• **PROBLEM TO SOLVE**
Retrieve every line of the data holding the word "Ramoneurs".

• **RECORDED INFORMATION**
★ ★ ★ ★ ★
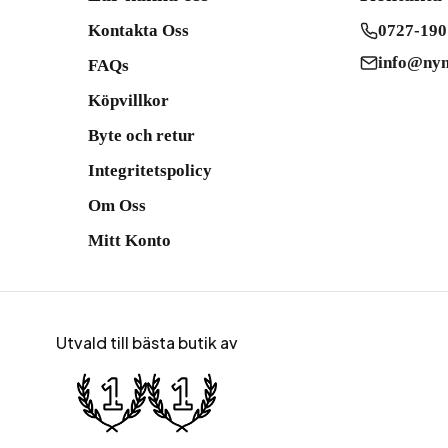
Kontakta Oss
0727-190
info@nym
FAQs
Köpvillkor
Byte och retur
Integritetspolicy
Om Oss
Mitt Konto
Utvald till bästa butik av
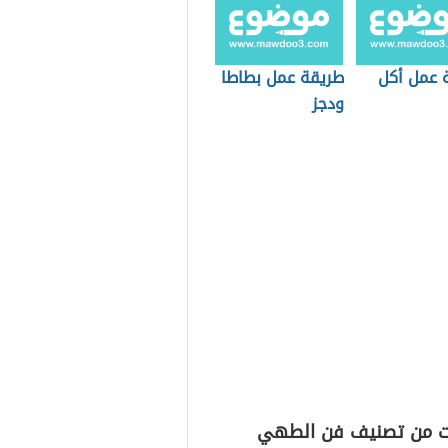
 عمل أكل
طريقة عمل بطاطا
ودجز
ت من تصنيف فن الطهي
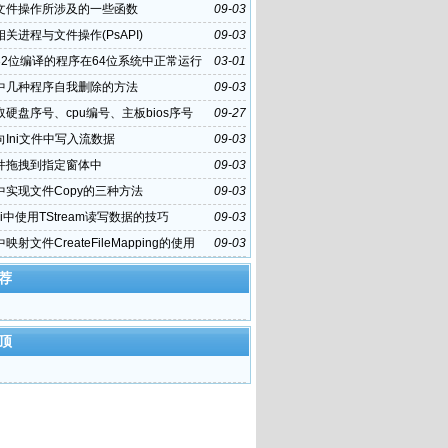
hi文件操作所涉及的一些函数
09-03
hi相关进程与文件操作(PsAPI)
09-03
32位编译的程序在64位系统中正常运行
03-01
hi中几种程序自我删除的方法
09-03
硬盘序号、cpu编号、主板bios序号
09-27
hi向Ini文件中写入流数据
09-03
件拖拽到指定窗体中
09-03
hi中实现文件Copy的三种方法
09-03
hi中使用TStream读写数据的技巧
09-03
i中映射文件CreateFileMapping的使用
09-03
荐
顶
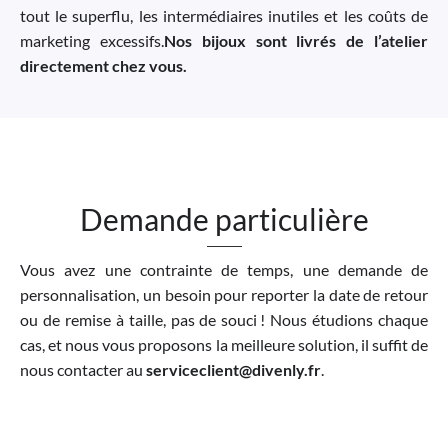
tout le superflu, les intermédiaires inutiles et les coûts de
marketing excessifs.
Nos bijoux sont livrés de l’atelier
directement chez vous.
Demande particulière
Vous avez une contrainte de temps, une demande de
personnalisation, un besoin pour reporter la date de retour
ou de remise à taille, pas de souci ! Nous étudions chaque
cas, et nous vous proposons la meilleure solution, il suffit de
nous contacter au
serviceclient@divenly.fr
.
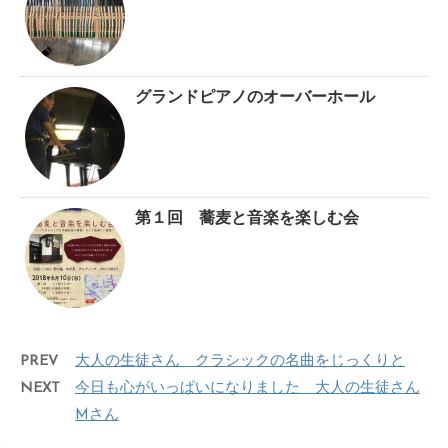
グランドピアノのオーバーホール
第１回 蕎麦と音楽を楽しむ会
PREV
大人の生徒さん クラシックの名曲をじっくりと
NEXT
今日も心がいっぱいになりました 大人の生徒さん
Mさん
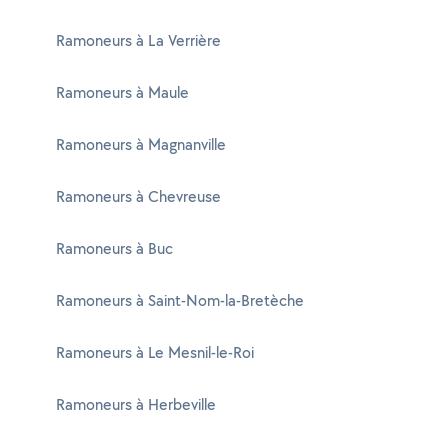
Ramoneurs à La Verrière
Ramoneurs à Maule
Ramoneurs à Magnanville
Ramoneurs à Chevreuse
Ramoneurs à Buc
Ramoneurs à Saint-Nom-la-Bretèche
Ramoneurs à Le Mesnil-le-Roi
Ramoneurs à Herbeville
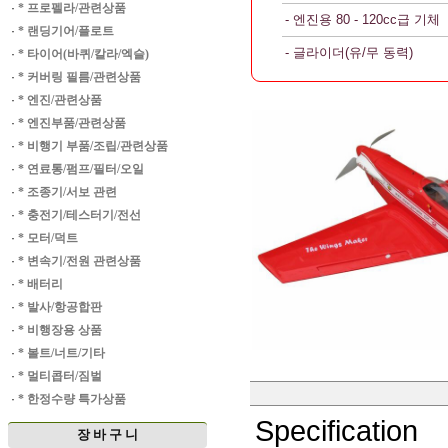
·
* 프로펠라/관련상품
- 엔진용 80 - 120cc급 기체
·
* 랜딩기어/플로트
- 글라이더(유/무 동력)
·
* 타이어(바퀴/칼라/엑슬)
·
* 커버링 필름/관련상품
·
* 엔진/관련상품
·
* 엔진부품/관련상품
·
* 비행기 부품/조립/관련상품
·
* 연료통/펌프/필터/오일
·
* 조종기/서보 관련
·
* 충전기/테스터기/전선
·
* 모터/덕트
·
* 변속기/전원 관련상품
·
* 배터리
·
* 발사/항공합판
·
* 비행장용 상품
·
* 볼트/너트/기타
·
* 멀티콥터/짐벌
·
* 한정수량 특가상품
Specification
장 바 구 니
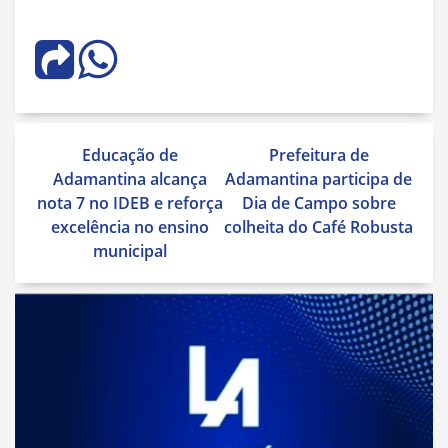
Navegação
Educação de
Prefeitura de
de
Adamantina alcança
Adamantina participa de
Post
nota 7 no IDEB e reforça
Dia de Campo sobre
excelência no ensino
colheita do Café Robusta
municipal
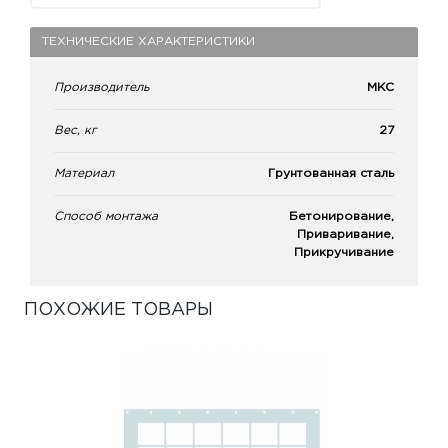
ТЕХНИЧЕСКИЕ ХАРАКТЕРИСТИКИ
Производитель
МКС
Вес, кг
27
Материал
Грунтованная сталь
Способ монтажа
Бетонирование,
Приваривание,
Прикручивание
ПОХОЖИЕ ТОВАРЫ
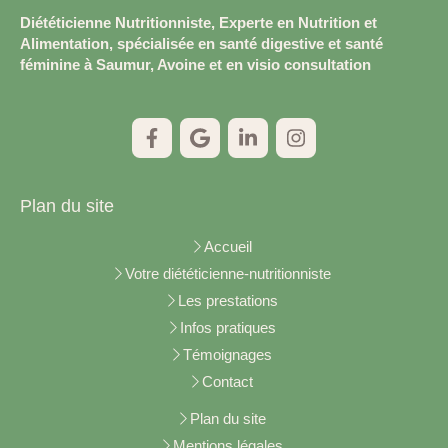
Diététicienne Nutritionniste, Experte en Nutrition et
Alimentation, spécialisée en santé digestive et santé
féminine à Saumur, Avoine et en visio consultation
Plan du site
Accueil
Votre diététicienne-nutritionniste
Les prestations
Infos pratiques
Témoignages
Contact
Plan du site
Mentions légales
★ ★ ★ ★ ★
• **FINAL ANSWER**
Ramoneurs à La Verrière
Ramoneurs à Maule
Ramoneurs à Magnanville
Ramoneurs à Chevreuse
Ramoneurs à Buc
Ramoneurs à Saint-Nom-la-Bretèche
Ramoneurs à Le Mesnil-le-Roi
Ramoneurs à Herbeville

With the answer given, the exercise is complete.